Adriano: evocaciones | Por Ramón Rivasaez

 

A mediados de la década de los setenta, Adriano me invitó a pasar unos días en Caracas en su apartamento de colinas de Bello Monte; salimos de Valera una mañana soleada, al pasar por una de las trescientas curvas de Carora, me dice, «Mira el cielo»; en verdad, al observar me sorprendió una miriada de mariposas que se abalanzaba sobre el vehículo y tuvimos que detener la marcha, para disfrutar del espectáculo multicolor de insectos que había trocado el cielo en una pintura de Marc Chagall o Joan Miró. El firmamento nos deslumbró por algún rato, y luego proseguimos la travesía.

En Barquisimeto, Adriano me jugó una de las suyas, muy serio, me dijo que ya iba a conocer el CADA que poseía en la capital larense. Yo tengo un CADA, aquí te voy a despejar las dudas. Fuimos a un restaurancito ubicado muy cerca del rectorado de la UCLA; allí a los pocos minutos de llegar, hicieron su arribo varias damas, la paisana Ñaña Valero, hermana del poeta Aquiles Valero; Milagros Camejo, Dulce Rivero y la Negra Camacho, entre otras, era el grupo femenino Las moños suelto, grandes lectoras de la novelística del boom literario, llamadas el Club de Admiradoras de Adriano (CADA), en fin era su famoso CADA que no tenía nada que ver con la conocida cadena de supermercados.

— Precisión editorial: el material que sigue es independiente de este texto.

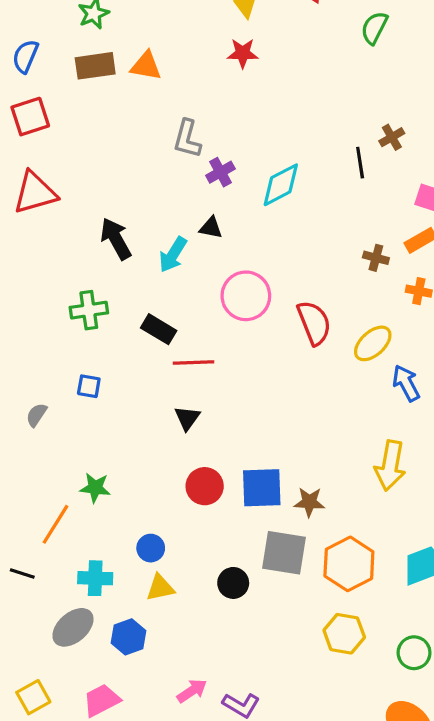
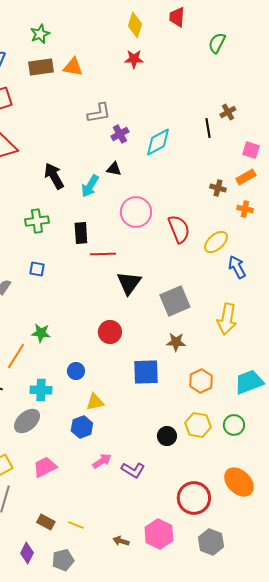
gray L-shape: (187, 139) -> (99, 113), turned -115
black rectangle: (159, 329) -> (81, 233), turned 55
black triangle: (187, 418) -> (129, 283), moved, size x1.5
blue square: (262, 488) -> (146, 372), moved
gray square: (284, 553) -> (175, 301), moved, turned -32
orange hexagon: (349, 564) -> (201, 381), size x0.7
black circle: (233, 583) -> (167, 436), moved
yellow triangle: (160, 588) -> (95, 402), moved
blue hexagon: (128, 637) -> (82, 427), moved
green circle: (414, 653) -> (234, 425), moved

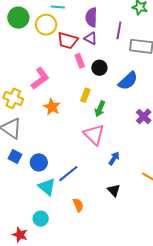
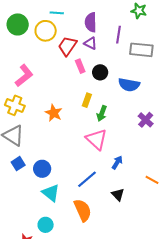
red trapezoid: (67, 40) -> (67, 46), turned 110
pink L-shape: (40, 78) -> (24, 76), moved
blue semicircle: (128, 81) -> (129, 85), turned 55
blue square: (15, 157) -> (18, 164), turned 32
blue line: (68, 174) -> (87, 179), moved
orange semicircle: (78, 205) -> (83, 210), size x1.6

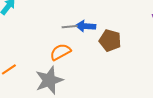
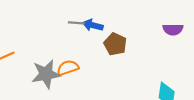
orange semicircle: (60, 52) -> (68, 68), moved

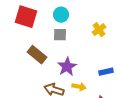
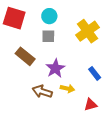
yellow cross: (99, 30) -> (88, 31), size x1.6
blue rectangle: (106, 72) -> (95, 73), turned 64

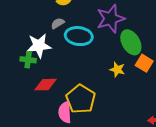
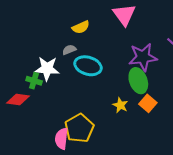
purple star: (111, 19) -> (143, 57), moved
red diamond: (45, 85) -> (18, 99), moved

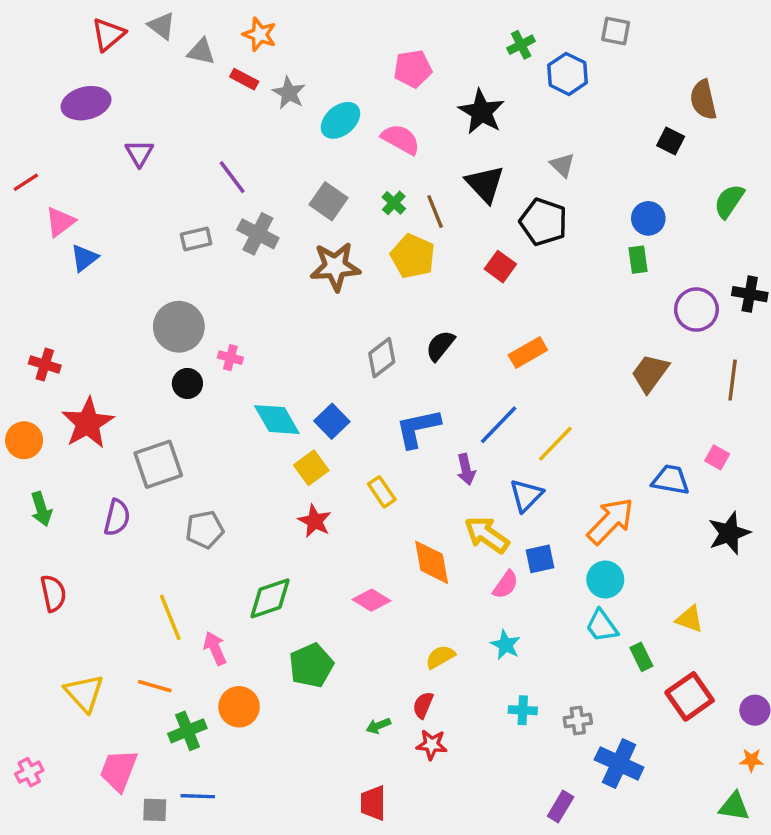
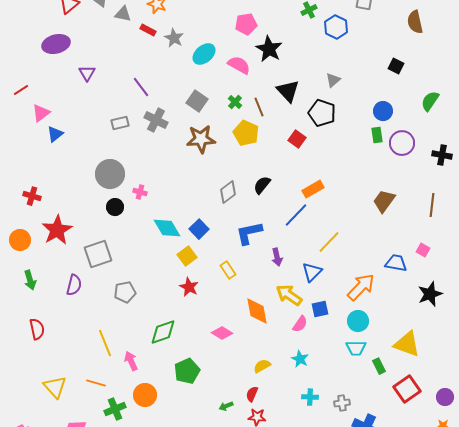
brown semicircle: (703, 100) -> (415, 22), moved
black star: (481, 112) -> (269, 49), moved
gray triangle: (562, 165) -> (333, 80), turned 35
purple circle: (696, 310) -> (402, 143), moved
blue line: (499, 425) -> (296, 215), moved
yellow triangle: (690, 619) -> (407, 344), size x1.6
cyan trapezoid: (602, 626) -> (356, 348), turned -55

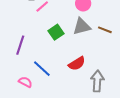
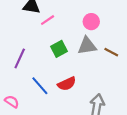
red semicircle: (77, 64) -> (67, 84), moved
pink semicircle: (25, 82) -> (12, 102), moved

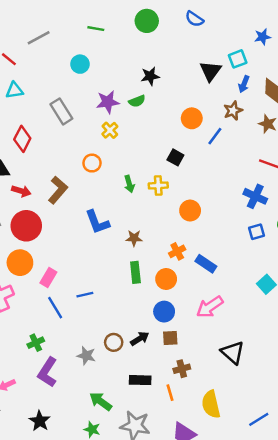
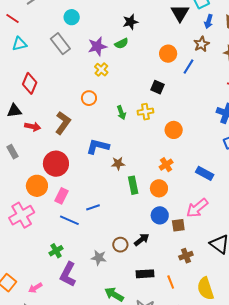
gray rectangle: (61, 111) -> (60, 44), moved
blue L-shape: (97, 222) -> (98, 147), turned 130
red circle: (26, 226) -> (56, 164), moved
brown star: (134, 238) -> (118, 163), moved
blue rectangle: (206, 264) -> (205, 173), moved
blue line: (55, 308) -> (69, 220), turned -30
brown square: (170, 338) -> (178, 225), moved
brown cross: (182, 369) -> (186, 256), moved

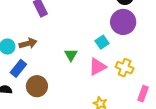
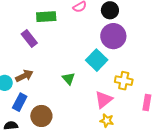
cyan square: (102, 42) -> (97, 60), size x1.5
pink triangle: (97, 67) -> (104, 100), moved

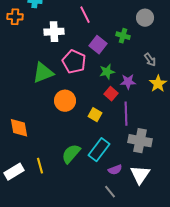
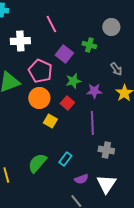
red square: (111, 94) -> (67, 103), moved
orange circle: (65, 101) -> (39, 98), moved
yellow square: (95, 115) -> (50, 121), moved
gray cross: (140, 141) -> (106, 150), size x0.7
cyan rectangle: (99, 150) -> (65, 159), size x0.6

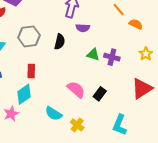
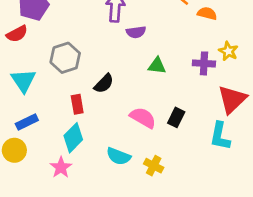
black semicircle: (60, 42) -> (104, 84), moved, turned 42
purple cross: (112, 57) -> (204, 63), moved
cyan L-shape: (120, 125) -> (220, 136), moved

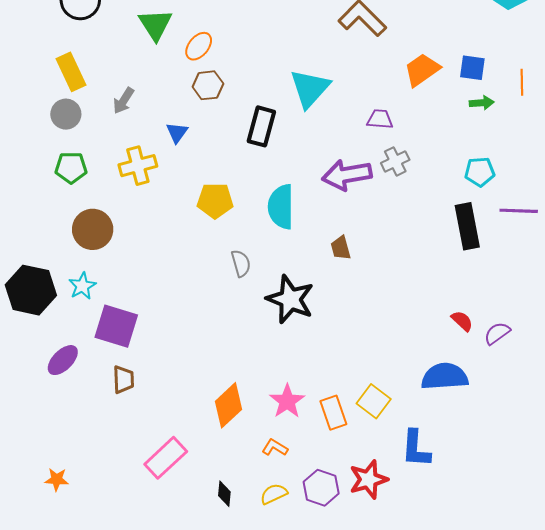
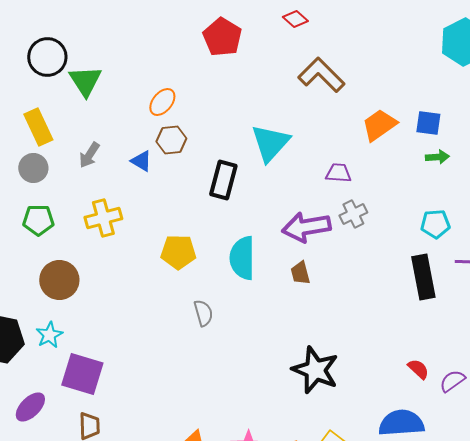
green triangle: (155, 25) -> (85, 81), moved
blue triangle: (177, 133) -> (141, 161), moved, turned -35
brown trapezoid: (341, 248) -> (300, 273), moved
black star: (290, 299) -> (315, 370), moved

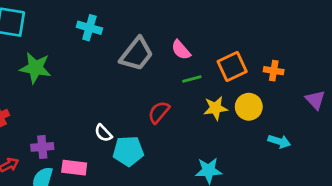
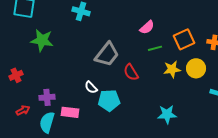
pink semicircle: (181, 50) -> (147, 27), turned -91
gray trapezoid: (137, 54) -> (107, 54), moved
red semicircle: (159, 112) -> (131, 72), turned -72

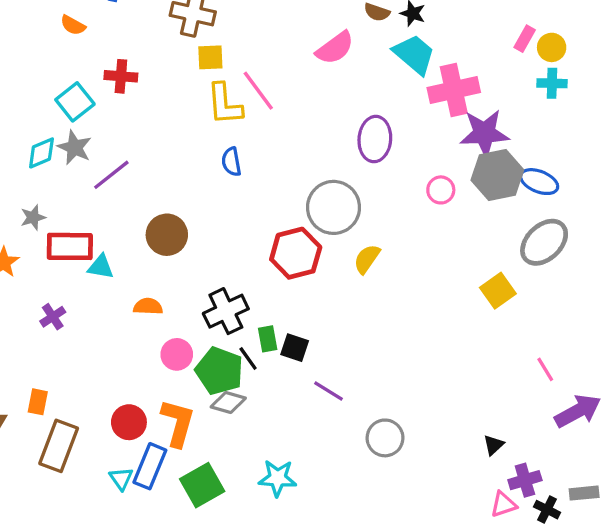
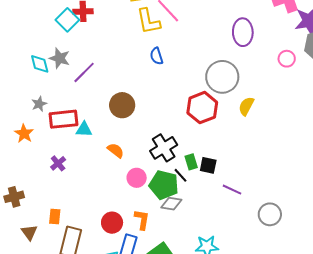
cyan square: (75, 102) -> (67, 20), moved
cyan diamond: (41, 153) -> (40, 64), turned -75
orange semicircle: (148, 306) -> (116, 150), turned 42
orange L-shape: (178, 423) -> (142, 220), size x0.7

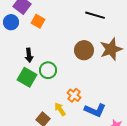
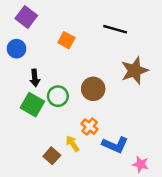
orange square: (38, 21) -> (66, 40), moved
blue circle: (11, 22) -> (17, 49), moved
brown circle: (84, 50) -> (93, 89), moved

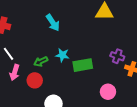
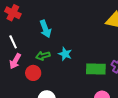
cyan arrow: (53, 23) -> (45, 29), moved
green rectangle: (83, 65) -> (96, 69), moved

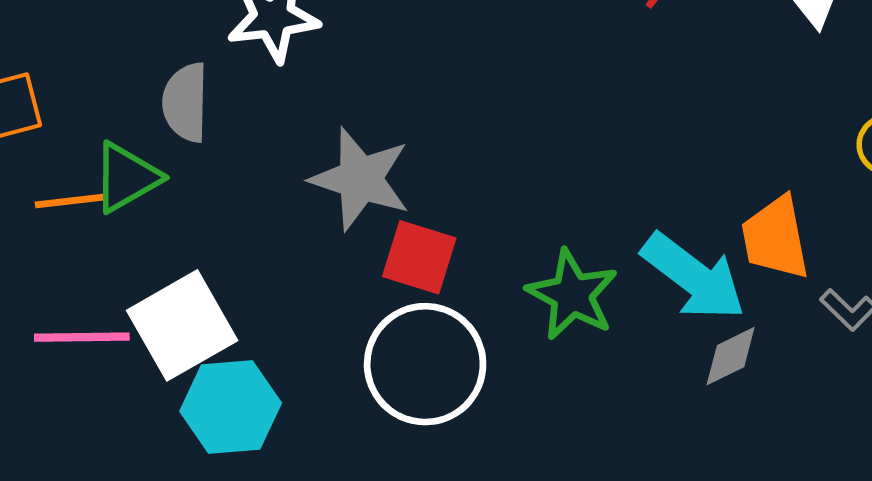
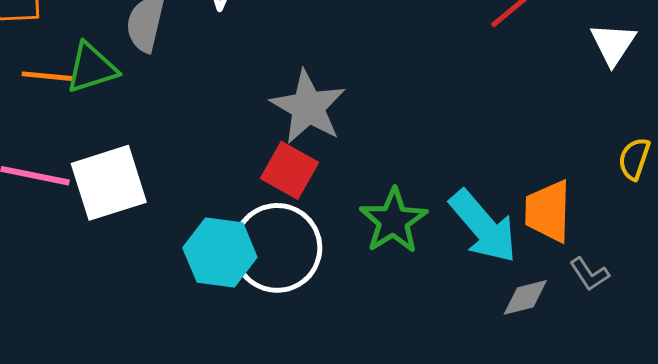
gray star: (360, 179) -> (308, 107), moved
gray diamond: (731, 356) -> (525, 297), moved
cyan hexagon: (231, 407) -> (220, 253), moved

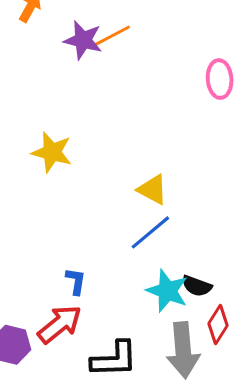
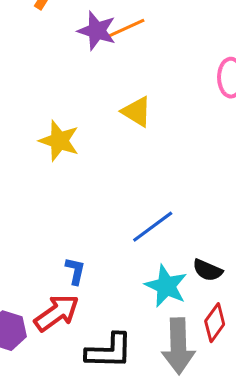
yellow triangle: (153, 190) -> (137, 112), moved
black semicircle: (197, 286) -> (208, 270), moved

En Caracas, Adriano retornó a sus clases en las escuela de letras de la UCV, a las que acudí en algunas ocasiones y luego a las veladas en la República del Este; en una de estas nos reunimos con Ludovico Silva, quien hizo alusión a una larga nota que el autor de País portátil había publicado en el Papel Literario de El Nacional sobre Lautreamont. De repente, Adriano al evocar su artículo, unas ágiles lágrimas recorrieron su rostro y tuvo que dejar los lentes sobre la mesa, mientras trataba, en vano, atajar su emoción por el pasaje que relataba de la maltrecha condición física de Isidore Ducasse,  por las calles de París. Él se arrastraba, sus pies tropezaban con la eternidad, se imaginaba Adriano la manera cómo Lautreamont, a los 23 años iba a conocer la gloria; pienso que Ludovico en su eterna ebriedad también dejó escapar otras tantas lágrimas por el autor de Cantos de Maldoror. Una velada inolvidable que se escenificó en la Pala de plata.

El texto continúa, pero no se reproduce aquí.